Souhaitée et appréciable, l’accessibilité des toits ajoute certaines contraintes qui, au premier regard, peuvent ne pas transparaître. L’équipement technique utilisé se doit d’être sécurisé pour éviter les vols, en plus d’être bien à l’abri de la pluie et des vents ! Quant à l’accessibilité universelle des lieux institutionnels, tel que le Musée, elle deviendra un facteur important à considérer lors de la conception de certaines structures envisagées.

Et que dire de l’espace architectural en soi qui par sa taille impose des choix stratégiques d’intervention pour ne pas qu’une installation semble anodine et minuscule dans le volume grandiose du bâtiment. Un lieu et ses contraintes certes, mais avec ce lieu vient également la possibilité d’apprendre beaucoup sur ce qu’est l’art en espace architectural public et extérieur. Je saisis donc cette occasion !

GÉOMÉTRIE DES ESPACES : La mise en architecture

Projet de recherche et de création, Géométrie des espaces est une mise en architecture des poèmes de mon recueil par des photographies et des documents d’archive, des installations in situ et de l’intégration de textes à l’espace architectural. L’auteur Isabelle Forest m’accompagne comme mentor dans toutes les étapes du processus. Sa réalisation est possible grâce au soutien du Conseil des Arts et des Lettres du Québec ainsi que de la mesure d’aide Première Ovation de la Ville de Québec et du ministère de la Culture et des Communications.

Ce projet représente une étape charnière dans l’évolution de ma pratique en alliant les différentes disciplines qui nourrissent mon travail des dernières années en plus d’étendre mes réflexions au rôle et à la place de l’art en espace public.

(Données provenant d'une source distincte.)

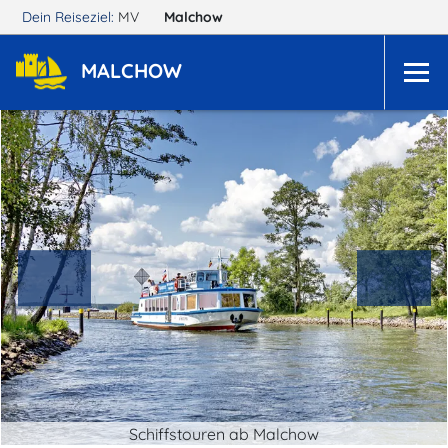
Dein Reiseziel:
MV
Malchow
MALCHOW
Schiffstouren ab Malchow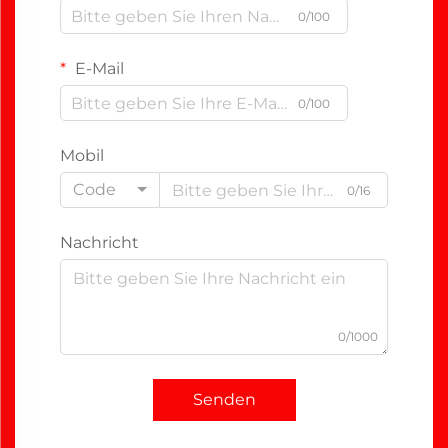
0/100
E-Mail
0/100
Mobil
Code
0/16
Nachricht
0/1000
Senden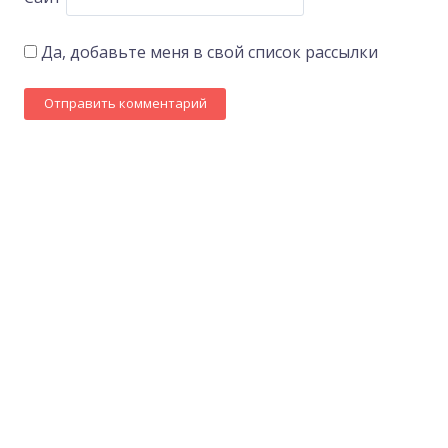
Да, добавьте меня в свой список рассылки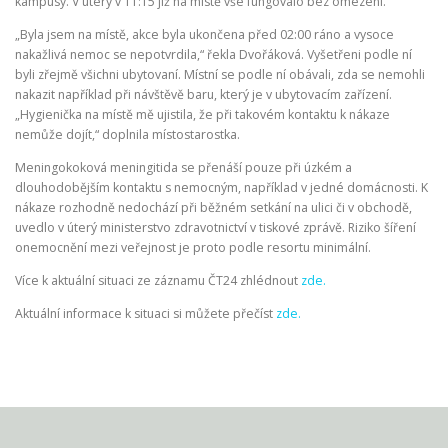
kampusy. V úterý v 11:15 již na místě vše fungovalo bez omezení.
„Byla jsem na místě, akce byla ukončena před 02:00 ráno a vysoce
nakažlivá nemoc se nepotvrdila,“ řekla Dvořáková. Vyšetřeni podle ní
byli zřejmě všichni ubytovaní. Místní se podle ní obávali, zda se nemohli
nakazit například při návštěvě baru, který je v ubytovacím zařízení.
„Hygienička na místě mě ujistila, že při takovém kontaktu k nákaze
nemůže dojít,“ doplnila místostarostka.
Meningokoková meningitida se přenáší pouze při úzkém a
dlouhodobějším kontaktu s nemocným, například v jedné domácnosti. K
nákaze rozhodně nedochází při běžném setkání na ulici či v obchodě,
uvedlo v úterý ministerstvo zdravotnictví v tiskové zprávě. Riziko šíření
onemocnění mezi veřejnost je proto podle resortu minimální.
Více k aktuální situaci ze záznamu ČT24 zhlédnout
zde.
Aktuální informace k situaci si můžete přečíst
zde.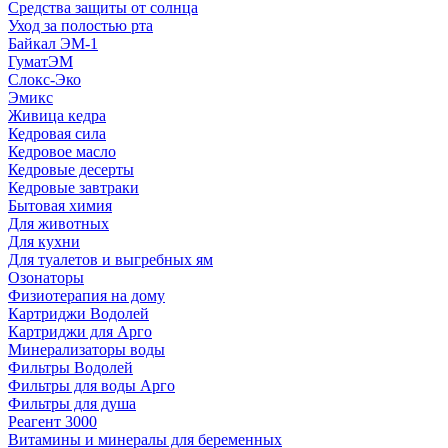
Средства защиты от солнца
Уход за полостью рта
Байкал ЭМ-1
ГуматЭМ
Слокс-Эко
Эмикс
Живица кедра
Кедровая сила
Кедровое масло
Кедровые десерты
Кедровые завтраки
Бытовая химия
Для животных
Для кухни
Для туалетов и выгребных ям
Озонаторы
Физиотерапия на дому
Картриджи Водолей
Картриджи для Арго
Минерализаторы воды
Фильтры Водолей
Фильтры для воды Арго
Фильтры для душа
Реагент 3000
Витамины и минералы для беременных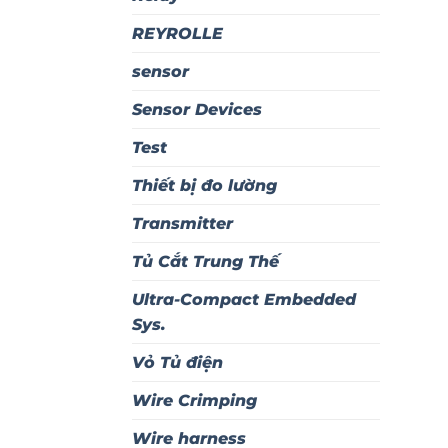
REYROLLE
sensor
Sensor Devices
Test
Thiết bị đo lường
Transmitter
Tủ Cắt Trung Thế
Ultra-Compact Embedded
Sys.
Vỏ Tủ điện
Wire Crimping
Wire harness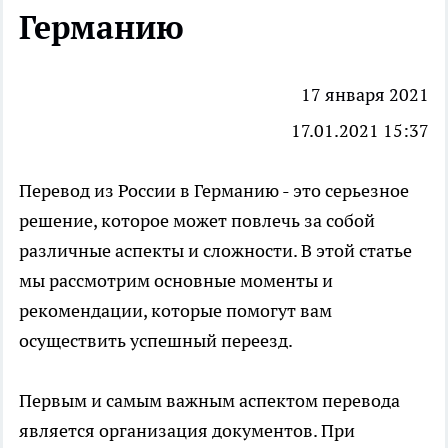
Германию
17 января 2021
17.01.2021 15:37
Перевод из России в Германию
- это серьезное
решение, которое может повлечь за собой
различные аспекты и сложности. В этой статье
мы рассмотрим основные моменты и
рекомендации, которые помогут вам
осуществить успешный переезд.
Первым и самым важным аспектом перевода
является организация документов. При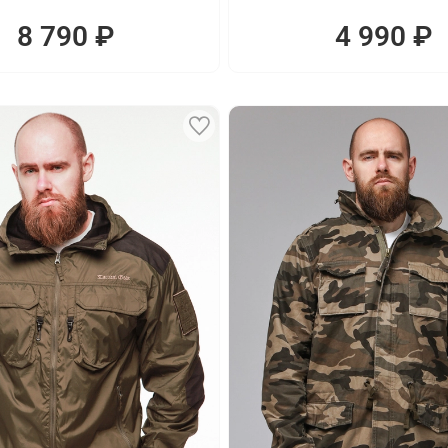
8 790 ₽
4 990 ₽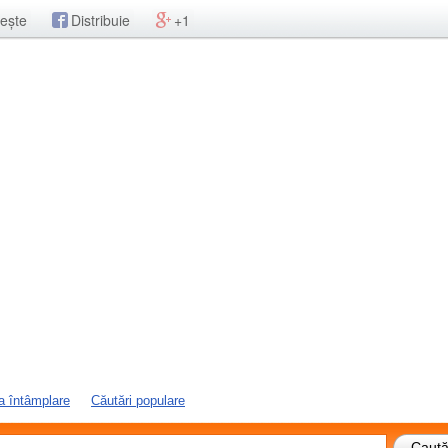
ește
Distribuie
+1
a întâmplare
Căutări populare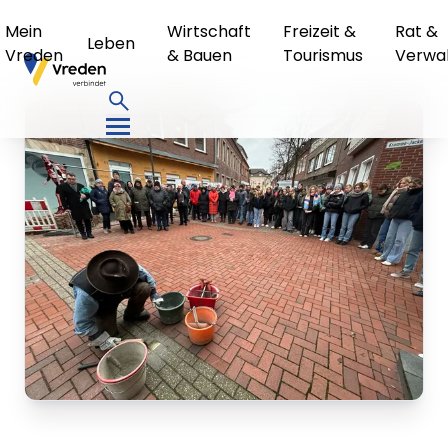
Mein
Wirtschaft
Freizeit &
Rat &
Leben
Vreden
& Bauen
Tourismus
Verwa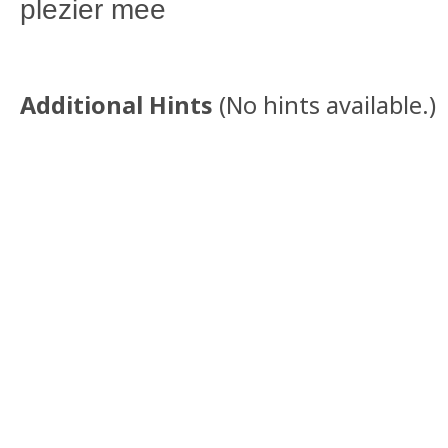
plezier mee
Additional Hints
(
No hints available.
)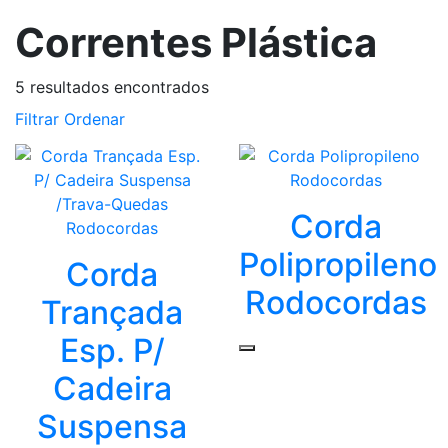
Correntes Plástica
5
resultados encontrados
Filtrar
Ordenar
Corda
Polipropileno
Corda
Rodocordas
Trançada
Esp. P/
Cadeira
Suspensa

GÉOMÉTRIE DES ESPACES sur les toits du Musée de la civilisation

Du 31 août au 30 septembre prochain, dans le cadre des festivités de son 25e anniversaire, le Musée de la civilisation accueille sur ses toits mon projet d’expérimentation artistique Géométrie des espaces. Comme employée du Musée et artiste, c’est m’offrir l’occasion de redonner un peu là où j’ai beaucoup appris et d’explorer le potentiel artistique de ce magnifique espace public.

Suivez mes interventions sur le blogue du Musée sous l’onglet Créateur invité !

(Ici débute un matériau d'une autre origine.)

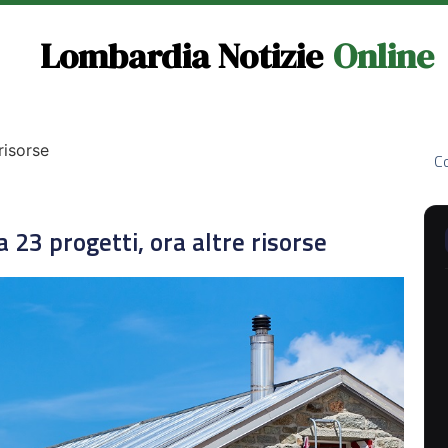
Lombardia Notizie
Online
risorse
Co
a 23 progetti, ora altre risorse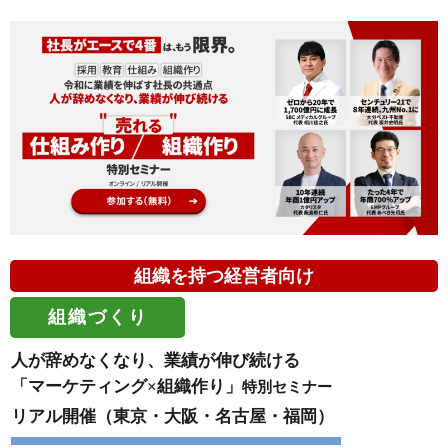
組織を持つ経営者向け
組織づくり
人が辞めなくなり、業績が伸び続ける
「マーケティング×組織作り」
特別セミナー
リアル開催（東京・大阪・名古屋・福岡）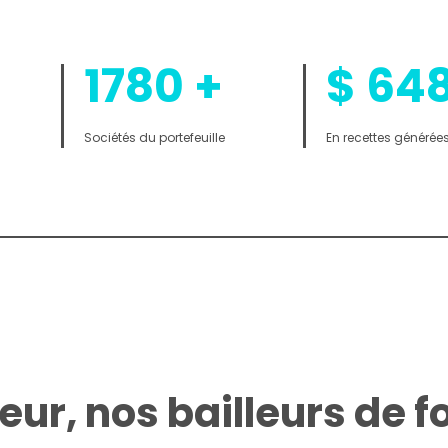
1780
+
$
64
Sociétés du portefeuille
En recettes générée
eur, nos bailleurs de f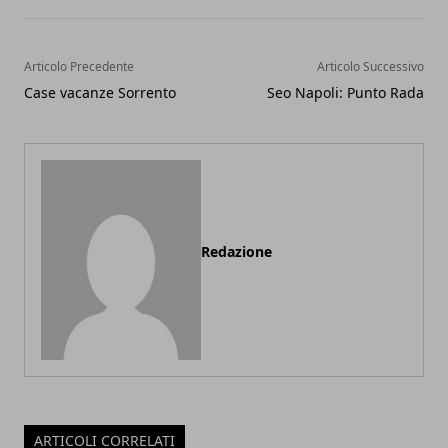
Articolo Precedente
Articolo Successivo
Case vacanze Sorrento
Seo Napoli: Punto Rada
Redazione
ARTICOLI CORRELATI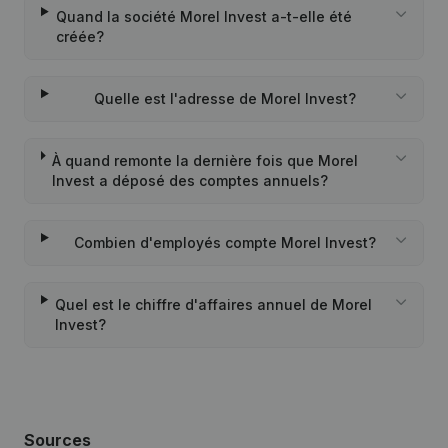
Quand la société Morel Invest a-t-elle été
créée?
Quelle est l'adresse de Morel Invest?
À quand remonte la dernière fois que Morel
Invest a déposé des comptes annuels?
Combien d'employés compte Morel Invest?
Quel est le chiffre d'affaires annuel de Morel
Invest?
Sources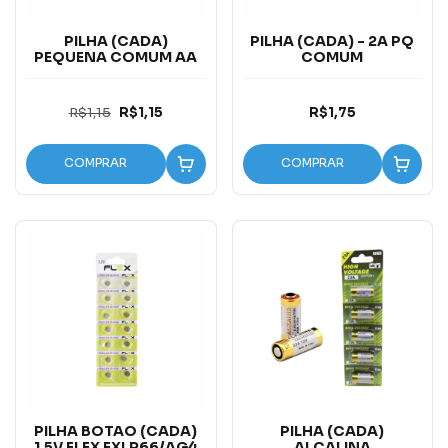
PILHA (CADA)
PILHA (CADA) - 2A PQ
PEQUENA COMUM AA
COMUM
R$1,15
R$1,15
R$1,75
COMPRAR
COMPRAR
PILHA BOTAO (CADA)
PILHA (CADA)
1.5V FLEX FXLR66/AG4
ALCALINA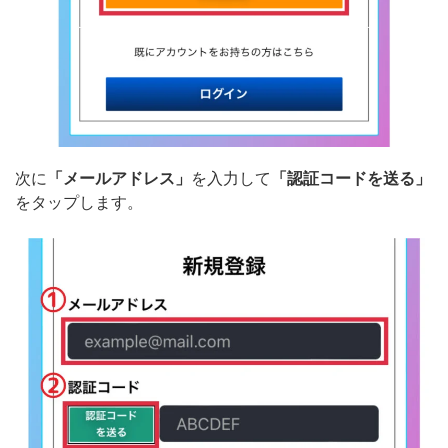
次に
「メールアドレス」
を入力して
「認証コードを送る」
をタップします。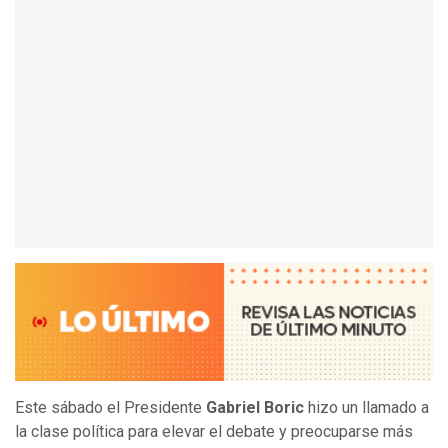
Este sábado el Presidente
Gabriel Boric
hizo un llamado a
la clase política para elevar el debate y preocuparse más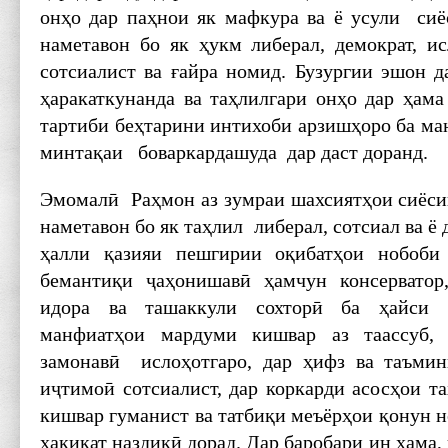
онҳо дар паҳнои як мафкура ва ё усули сиё
наметавон бо як ҳукм либерал, демократ, ис
сотсиалист ва ғайра номид. Бузургии эшон д
ҳаракаткунанда ва таҳлилгари онҳо дар ҳама
тартиби беҳтарини интихоби арзишҳоро ба ман
минтақаи боваркардашуда дар даст доранд.
Эмомалӣ Раҳмон аз зумраи шахсиятҳои сиёсии
наметавон бо як таҳлил либерал, сотсиал ва ё
ҳалли қазияи пешгирии оқибатҳои нобоби
бемантиқи ҷаҳонишавӣ ҳамчун консерватор
идора ва ташаккули сохторӣ ба ҳайси 
манфиатҳои мардуми кишвар аз таассуб, 
замонавӣ ислоҳотгаро, дар ҳифз ва таъмин
иҷтимоӣ сотсиалист, дар коркарди асосҳои т
кишвар гуманист ва татбиқи меъёрҳои қонун 
ҳақиқат наздикӣ дорад. Дар баробари ин ҳама,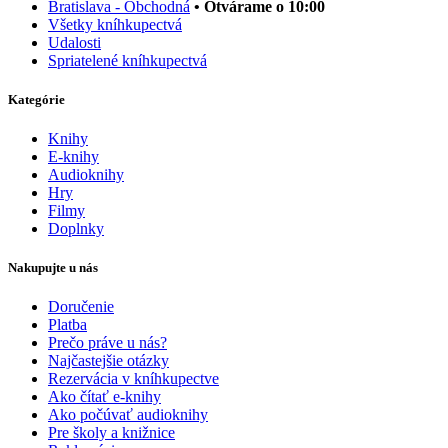
Bratislava - Obchodná
• Otvárame o 10:00
Všetky kníhkupectvá
Udalosti
Spriatelené kníhkupectvá
Kategórie
Knihy
E-knihy
Audioknihy
Hry
Filmy
Doplnky
Nakupujte u nás
Doručenie
Platba
Prečo práve u nás?
Najčastejšie otázky
Rezervácia v kníhkupectve
Ako čítať e-knihy
Ako počúvať audioknihy
Pre školy a knižnice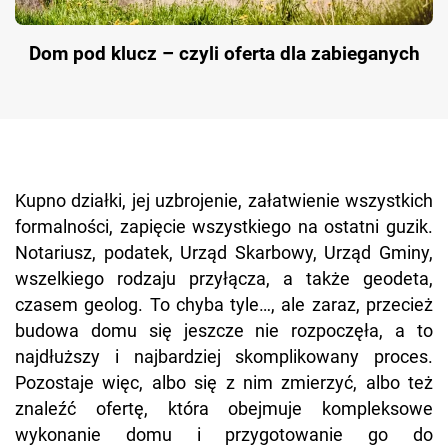
Dom pod klucz – czyli oferta dla zabieganych
Kupno działki, jej uzbrojenie, załatwienie wszystkich
formalności, zapięcie wszystkiego na ostatni guzik.
Notariusz, podatek, Urząd Skarbowy, Urząd Gminy,
wszelkiego rodzaju przyłącza, a także geodeta,
czasem geolog. To chyba tyle…, ale zaraz, przecież
budowa domu się jeszcze nie rozpoczęła, a to
najdłuższy i najbardziej skomplikowany proces.
Pozostaje więc, albo się z nim zmierzyć, albo też
znaleźć ofertę, która obejmuje kompleksowe
wykonanie domu i przygotowanie go do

GÉOMÉTRIE DES ESPACES : Tout d’abord un recueil

Géométrie des espaces est d’abord un recueil de poésie dont j’ai terminé l’écriture au printemps 2012 grâce à l’accompagnement de l’auteur Jean Sioui et au soutien de la mesure d’aide Première Ovation de la Ville de Québec et du ministère de la Culture et des Communications. Il s’articule autour d’une question de l’architecte Le Corbusier «Quelle est la règle qui unit et ordonne toute chose ?». L’architecture des espaces construits que l’on habite devient la métaphore des espaces qui nous habitent et que l’on construit. Le recueil se divise en trois chapitres : la ligne, le point de jonction et la forme.